On February the police arrested two Bronx men, Hakim Scott and Keith Phoenix, in connection with Jose’s murder. Their trial is set to begin on January 19. “Of course I want the killers of my brother TO spend the rest of their life in jail, but we also have to do something so it doesn’t repeat again and again.” Sucuzhanay said.

During the last year he has met other families, and shared his experience when attending rallies against hate crimes. “If you don’t get through you don’t understand. You think that this is only happening to one family, it is just another death,” he said.

Last fall, another attack was reported in Bushwick. On September 23, Mario Vera, a 37-year-old Mexican immigrant, was riding his bicycle near Broadway and Lafayette Avenue, one block away from Kossuth Place. Three men stopped him. They shouted anti-Hispanic insults. They hit him on the head, the police said. Vera survived. He was able to reach his home, but was later brought to the hospital with traumatic brain injuries. His wife Ana Maria Gallardo only reported the attack to the police on October 9. Vera has still not completely recovered from the assault and the police have offered a $12,000 reward for anyone with information that could lead to the arrest and conviction of his attackers.

Sucuzhanay met Gallardo. “She was confused, and this is exactly how you feel. I advised her to stick with a person she trusted and with just one organization that could help her.”

Sucuzhanay is sure that these attacks are not isolated cases. “The problem is that most of the victims are new comers and don’t have legal status. Therefore they are afraid. So we don’t really know how many victims there are.”

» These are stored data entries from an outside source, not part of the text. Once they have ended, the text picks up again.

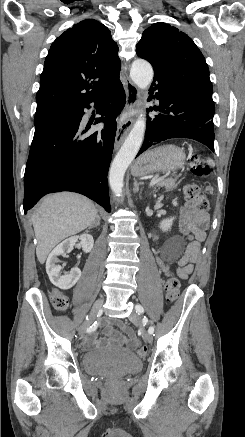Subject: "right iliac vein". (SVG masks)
Wrapping results in <instances>:
<instances>
[{
    "label": "right iliac vein",
    "mask_w": 245,
    "mask_h": 437,
    "mask_svg": "<svg viewBox=\"0 0 245 437\" xmlns=\"http://www.w3.org/2000/svg\"><path fill=\"white\" fill-rule=\"evenodd\" d=\"M103 303H104V299L100 298L96 300V302L93 304L88 320L85 323H83L79 328V333L81 336L84 335L86 328L90 325V323L92 322V320L94 319L100 308L102 307Z\"/></svg>",
    "instance_id": "right-iliac-vein-1"
}]
</instances>
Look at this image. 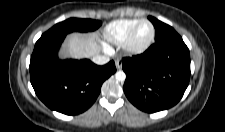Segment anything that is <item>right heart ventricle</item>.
<instances>
[{"label": "right heart ventricle", "mask_w": 225, "mask_h": 132, "mask_svg": "<svg viewBox=\"0 0 225 132\" xmlns=\"http://www.w3.org/2000/svg\"><path fill=\"white\" fill-rule=\"evenodd\" d=\"M137 19H118L107 24L102 30V38L108 44L120 45Z\"/></svg>", "instance_id": "e07e8e85"}]
</instances>
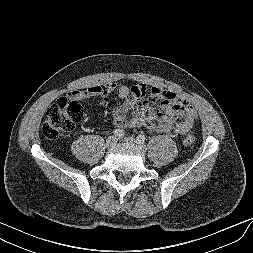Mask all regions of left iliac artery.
I'll return each mask as SVG.
<instances>
[{"mask_svg":"<svg viewBox=\"0 0 253 253\" xmlns=\"http://www.w3.org/2000/svg\"><path fill=\"white\" fill-rule=\"evenodd\" d=\"M137 141H138L139 143H141V144H144L145 141H146V138H145L144 135L140 134V135L137 136Z\"/></svg>","mask_w":253,"mask_h":253,"instance_id":"1","label":"left iliac artery"}]
</instances>
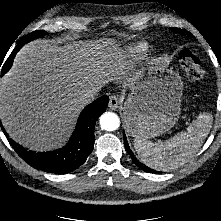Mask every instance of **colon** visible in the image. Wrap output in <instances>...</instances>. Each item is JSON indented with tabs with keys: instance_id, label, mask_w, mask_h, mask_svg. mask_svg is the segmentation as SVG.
<instances>
[{
	"instance_id": "obj_1",
	"label": "colon",
	"mask_w": 221,
	"mask_h": 221,
	"mask_svg": "<svg viewBox=\"0 0 221 221\" xmlns=\"http://www.w3.org/2000/svg\"><path fill=\"white\" fill-rule=\"evenodd\" d=\"M179 62L188 80L193 85H200L205 75L200 58L191 51L184 50L180 53Z\"/></svg>"
}]
</instances>
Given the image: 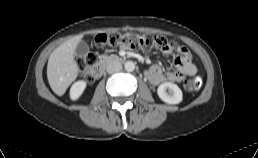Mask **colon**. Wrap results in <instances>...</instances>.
Here are the masks:
<instances>
[{"label": "colon", "instance_id": "colon-1", "mask_svg": "<svg viewBox=\"0 0 258 158\" xmlns=\"http://www.w3.org/2000/svg\"><path fill=\"white\" fill-rule=\"evenodd\" d=\"M95 43L100 47L119 46L125 49H141L150 51L154 49L170 52L179 49L178 45L160 35L137 34V33H104L95 37ZM96 61V57L91 54H84L79 57L78 65L82 71L92 66ZM202 85L201 78L198 76L188 78L184 82V88L190 93L200 90Z\"/></svg>", "mask_w": 258, "mask_h": 158}]
</instances>
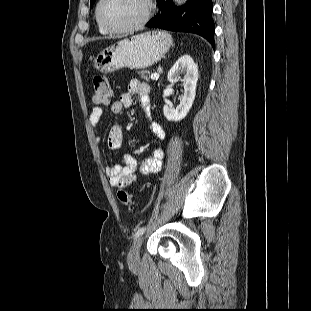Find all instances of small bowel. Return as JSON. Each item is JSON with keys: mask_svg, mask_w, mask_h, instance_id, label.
Here are the masks:
<instances>
[{"mask_svg": "<svg viewBox=\"0 0 311 311\" xmlns=\"http://www.w3.org/2000/svg\"><path fill=\"white\" fill-rule=\"evenodd\" d=\"M139 98V104L143 109L147 119L149 120V129L160 140L166 138L164 128L150 121V87L147 83L137 79L130 80L128 91L121 94L118 100L108 104L110 110L114 114H121L123 110L132 106L134 97ZM103 115V107L95 106L91 109L88 121L95 131L96 140H100L97 127ZM123 139L122 128L119 125H113L107 136V145L111 150H117L121 147ZM164 151L162 148H155L152 155L142 162L138 163L130 154H124L120 158V162L109 165L105 168L109 184L114 188H125L131 186L139 177L149 174L158 173L162 169Z\"/></svg>", "mask_w": 311, "mask_h": 311, "instance_id": "small-bowel-1", "label": "small bowel"}]
</instances>
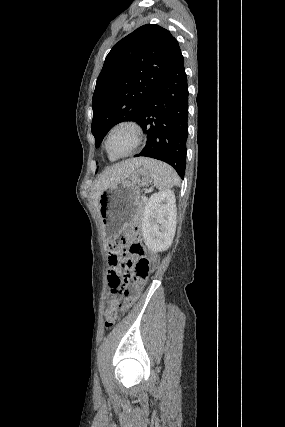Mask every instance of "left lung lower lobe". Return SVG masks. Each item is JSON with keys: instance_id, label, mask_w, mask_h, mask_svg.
I'll list each match as a JSON object with an SVG mask.
<instances>
[{"instance_id": "left-lung-lower-lobe-1", "label": "left lung lower lobe", "mask_w": 285, "mask_h": 427, "mask_svg": "<svg viewBox=\"0 0 285 427\" xmlns=\"http://www.w3.org/2000/svg\"><path fill=\"white\" fill-rule=\"evenodd\" d=\"M188 84L184 57L179 55L144 106L137 120L147 134L146 146L135 157L170 164L183 179L188 137Z\"/></svg>"}]
</instances>
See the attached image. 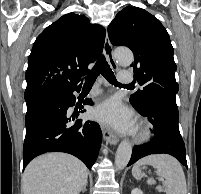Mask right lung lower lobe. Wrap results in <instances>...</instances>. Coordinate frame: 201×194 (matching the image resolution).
I'll list each match as a JSON object with an SVG mask.
<instances>
[{"instance_id":"98d812e1","label":"right lung lower lobe","mask_w":201,"mask_h":194,"mask_svg":"<svg viewBox=\"0 0 201 194\" xmlns=\"http://www.w3.org/2000/svg\"><path fill=\"white\" fill-rule=\"evenodd\" d=\"M74 91L79 92L80 86L74 89L39 87L25 91L27 113L23 168L33 158L47 152L72 154L89 169L95 163L102 133L93 121L79 119L69 123L67 110L75 104ZM84 104L92 105L93 102L86 99Z\"/></svg>"}]
</instances>
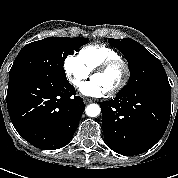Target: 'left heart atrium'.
Returning <instances> with one entry per match:
<instances>
[{"mask_svg":"<svg viewBox=\"0 0 178 178\" xmlns=\"http://www.w3.org/2000/svg\"><path fill=\"white\" fill-rule=\"evenodd\" d=\"M79 91L82 95L87 97H101L107 93L106 88L96 80H91L83 83Z\"/></svg>","mask_w":178,"mask_h":178,"instance_id":"1","label":"left heart atrium"}]
</instances>
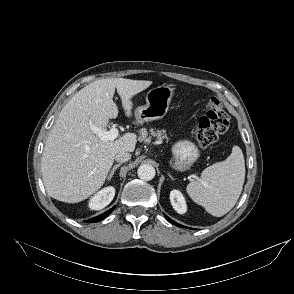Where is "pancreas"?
<instances>
[{
    "label": "pancreas",
    "mask_w": 294,
    "mask_h": 294,
    "mask_svg": "<svg viewBox=\"0 0 294 294\" xmlns=\"http://www.w3.org/2000/svg\"><path fill=\"white\" fill-rule=\"evenodd\" d=\"M149 131H150V134L156 137L159 141H163L164 139L168 140V137L165 134V130L154 131V129H150Z\"/></svg>",
    "instance_id": "pancreas-1"
}]
</instances>
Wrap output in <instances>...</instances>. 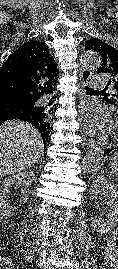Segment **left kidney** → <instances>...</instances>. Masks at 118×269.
Wrapping results in <instances>:
<instances>
[{
	"mask_svg": "<svg viewBox=\"0 0 118 269\" xmlns=\"http://www.w3.org/2000/svg\"><path fill=\"white\" fill-rule=\"evenodd\" d=\"M101 192H106L110 198L108 201V214L106 219L92 217L91 223L98 232L107 233L118 223V188L104 176H98L90 187V199L96 200Z\"/></svg>",
	"mask_w": 118,
	"mask_h": 269,
	"instance_id": "1",
	"label": "left kidney"
}]
</instances>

Last November 23, the FBI released its 2008 reporting on hate crimes. In New York 570 hate crimes were reported through the year, while just 493 were reported in 2007. Nationally 792 attacks against Hispanics were reported, while they were 775 the previous year. But Sucuzhanay is sure that the numbers are much higher.

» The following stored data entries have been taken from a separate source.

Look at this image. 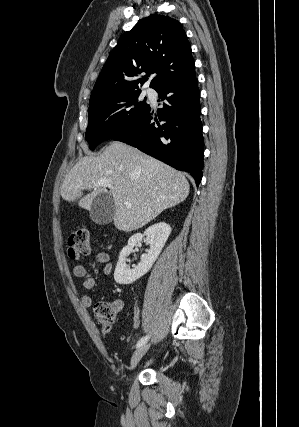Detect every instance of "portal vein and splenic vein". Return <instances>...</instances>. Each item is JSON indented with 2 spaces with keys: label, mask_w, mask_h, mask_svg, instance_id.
Wrapping results in <instances>:
<instances>
[{
  "label": "portal vein and splenic vein",
  "mask_w": 299,
  "mask_h": 427,
  "mask_svg": "<svg viewBox=\"0 0 299 427\" xmlns=\"http://www.w3.org/2000/svg\"><path fill=\"white\" fill-rule=\"evenodd\" d=\"M97 185H102V186H108V187H111V184H110L107 180H104V179L99 180V181H98V183H97ZM125 206H126L127 208H131V203H130V202H125Z\"/></svg>",
  "instance_id": "obj_1"
}]
</instances>
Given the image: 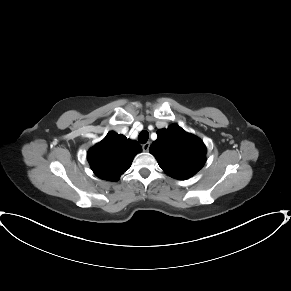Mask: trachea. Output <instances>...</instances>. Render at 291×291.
I'll return each mask as SVG.
<instances>
[{"instance_id": "trachea-1", "label": "trachea", "mask_w": 291, "mask_h": 291, "mask_svg": "<svg viewBox=\"0 0 291 291\" xmlns=\"http://www.w3.org/2000/svg\"><path fill=\"white\" fill-rule=\"evenodd\" d=\"M149 138V133L146 130H143L140 132L139 136H138V141L141 144H145L148 141Z\"/></svg>"}]
</instances>
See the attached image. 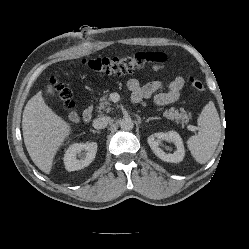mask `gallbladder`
Instances as JSON below:
<instances>
[{"instance_id": "1", "label": "gallbladder", "mask_w": 249, "mask_h": 249, "mask_svg": "<svg viewBox=\"0 0 249 249\" xmlns=\"http://www.w3.org/2000/svg\"><path fill=\"white\" fill-rule=\"evenodd\" d=\"M47 94H49V95H52V94H53V88H52L51 85H48V86H47ZM69 118H70V119L74 118V113H71V114L69 115Z\"/></svg>"}]
</instances>
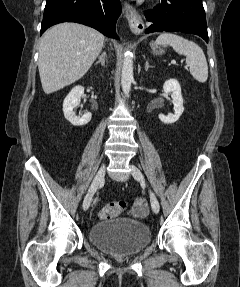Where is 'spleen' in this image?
<instances>
[{
    "mask_svg": "<svg viewBox=\"0 0 240 287\" xmlns=\"http://www.w3.org/2000/svg\"><path fill=\"white\" fill-rule=\"evenodd\" d=\"M157 45H170L180 55L186 56V64L190 73L200 83L208 78V65L205 54L195 42L183 38L175 33L165 32L156 39Z\"/></svg>",
    "mask_w": 240,
    "mask_h": 287,
    "instance_id": "spleen-1",
    "label": "spleen"
}]
</instances>
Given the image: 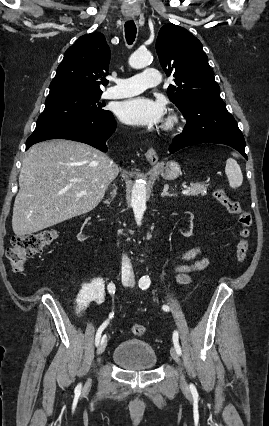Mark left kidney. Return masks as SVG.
I'll use <instances>...</instances> for the list:
<instances>
[{
    "mask_svg": "<svg viewBox=\"0 0 269 426\" xmlns=\"http://www.w3.org/2000/svg\"><path fill=\"white\" fill-rule=\"evenodd\" d=\"M189 215H190V217H189V220H188V222H189V226H188V228L186 229V228H183L182 230H181V234L183 235V236H185V237H190L191 235H192V231H193V218H194V216H193V214L192 213H188Z\"/></svg>",
    "mask_w": 269,
    "mask_h": 426,
    "instance_id": "obj_1",
    "label": "left kidney"
}]
</instances>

“It is like a disease. The only way to solve it would be by offering the victims a chance to legalize their status if they have been victim of hate crimes. It would be a motivation to denounce” such violence, he said.

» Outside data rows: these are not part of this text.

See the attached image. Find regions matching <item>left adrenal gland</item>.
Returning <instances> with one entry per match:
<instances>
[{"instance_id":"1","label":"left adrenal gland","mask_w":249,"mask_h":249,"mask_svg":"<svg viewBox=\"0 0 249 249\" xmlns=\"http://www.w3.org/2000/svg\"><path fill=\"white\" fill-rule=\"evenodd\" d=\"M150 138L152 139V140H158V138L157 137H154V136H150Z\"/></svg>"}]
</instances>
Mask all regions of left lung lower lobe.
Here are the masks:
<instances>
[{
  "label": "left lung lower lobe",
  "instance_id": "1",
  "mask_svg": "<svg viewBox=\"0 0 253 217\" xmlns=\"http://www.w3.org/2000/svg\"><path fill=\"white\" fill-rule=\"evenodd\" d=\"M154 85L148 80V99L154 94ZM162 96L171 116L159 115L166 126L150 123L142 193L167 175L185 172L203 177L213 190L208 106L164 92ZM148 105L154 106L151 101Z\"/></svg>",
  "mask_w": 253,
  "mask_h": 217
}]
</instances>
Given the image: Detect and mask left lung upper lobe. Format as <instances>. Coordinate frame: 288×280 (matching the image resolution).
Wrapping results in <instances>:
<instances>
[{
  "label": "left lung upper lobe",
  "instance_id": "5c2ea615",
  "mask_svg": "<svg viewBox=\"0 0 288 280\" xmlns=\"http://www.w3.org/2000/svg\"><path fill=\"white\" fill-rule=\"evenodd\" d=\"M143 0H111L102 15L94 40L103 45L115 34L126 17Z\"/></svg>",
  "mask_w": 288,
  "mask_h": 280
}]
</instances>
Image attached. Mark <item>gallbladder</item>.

Last month, Sucuzhanay was among the 500 people who gathered at Saint Francis de Sales Church, in Patchogue, to remember Marcelo Lucero, on the anniversary of his death. He listened to many speeches, but he thought that speaking isn’t enough anymore. “I don’t see a big change. There has not been a big change in the legislation that could have an impact. It needs a long-term solution, to prevent the crimes. Now there is an attack, they put someone in jail and then the next thing you know it is that there has been another attack.”

The choice

The office on Linden Street reopened last August. As it is for everyone in real estate, business is much slower, but Diego Sucuzhanay is always busy. His phone rings constantly. Every other call is related to his brother. He donates his experience to a long list of local-based organizations: Make the Road, International Ecuadorian Alliance, Latinos Americanos Unitos, New Immigrant Community Empowerment. He meets other victims, and he is planning for the anniversary of his brother’s death. Saturday 12, at 11 in the morning, a gathering for Jose’s death anniversary will be held in the office of Make the Road, at 301 Grove St., Bushwick. For Sucuzhanay it won’t be just a moment to remember Jose, but also to reconsider the choices in his own life.

“I understand clearly that I have to make a decision,” he said. “A decision whether I have to be more involved, showing my ideas, working to solve the problems, coming up with solutions. Or being something else, as a witness for the families that have suffered the same.”

He has a third option, “I could forget about this and go back to work as I did before.” He silenced just a moment. Then he spoke again, “But I already know that to forget is impossible.”